The rectal and anal area can also be an option for assessing MM color if the gums, conjunctiva, vulva and/or prepuce are not accessible.

  • Normal, canine and feline: 99° to 102.5° F
    • >103° F: hyperthermia (critical above 105)
      • Environmental, metabolic, seizure, toxin, malignancy, inability to pant, upper airway obstruction, medications, stress, anxiety, pain 
      • Fever: infection, inflammation, neoplasia
    • <98° F: hypothermia (critical below 95)
      • Environmental, poor perfusion, shock (late stage), medication (anesthesia/analgesia), hypothyroidism, Addisons disease, hypoglycemia, intracranial disease
      • Heat loss mechanisms
        • Radiation: vasodilation
        • Convection: open body cavity, clipped fur
        • Conduction: contact with cool object
        • Evaporation: expiration, wet body surfaces

Pain: the seventh vital sign

Several pain scores are available to classify pain that should be assumed in all patients. Assess both physiologic and behavioral indicators.

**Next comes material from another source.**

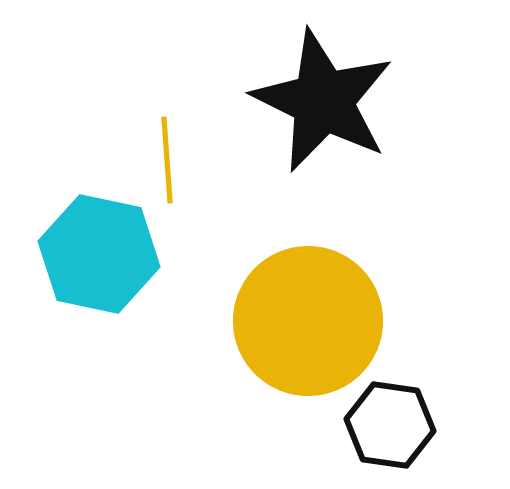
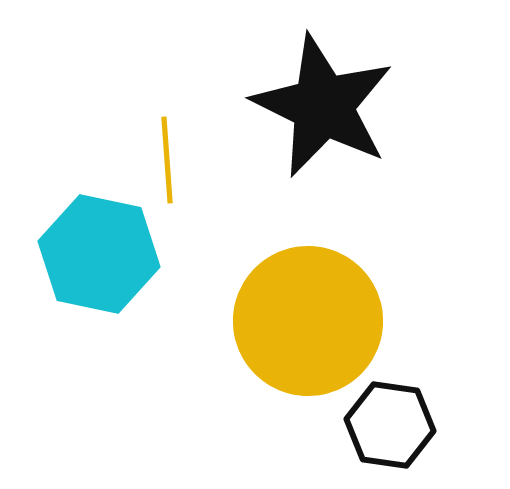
black star: moved 5 px down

  • Irritating to Mildly Painful (1): urine scald, clipper burns, IV catheter placement, distended bladder (unobstructed), superficial lacerations, eyelid problems, restraint, anal gland extraction
  • Mildly to Moderately Painful (2): endoscopy with biopsy, dental cleaning and/or extraction, arterial catheterization, aural hematoma, stabilized radial or tibial fracture, castration, ovariohysterectomy, cystotomy, muscle biopsy, bone marrow biopsy
  • Moderately to Severely Painful (3): localized burns, corneal ulcerations, thoracic or lumbar disc surgery, declaw, stabilized femoral or humeral fracture, pelvis fracture, mastectomy, cranial abdominal surgery, enucleations,
  • Severely Painful (4): extensive burns, pancreatitis and peritonitis, total hip replacement, cervical disc surgery, forelimb or hindlimb amputation, ear ablation, thoracotomy, rhinoscopy and biopsy

Conclusion

Whether conducting a baseline exam on a healthy pet or triaging a sick or injured patient, taking a few extra moments to conduct a complete physical exam can have significant benefits to help with proper assessment of an animal’s condition, and may lead to critically important, possibly life-saving next steps for care.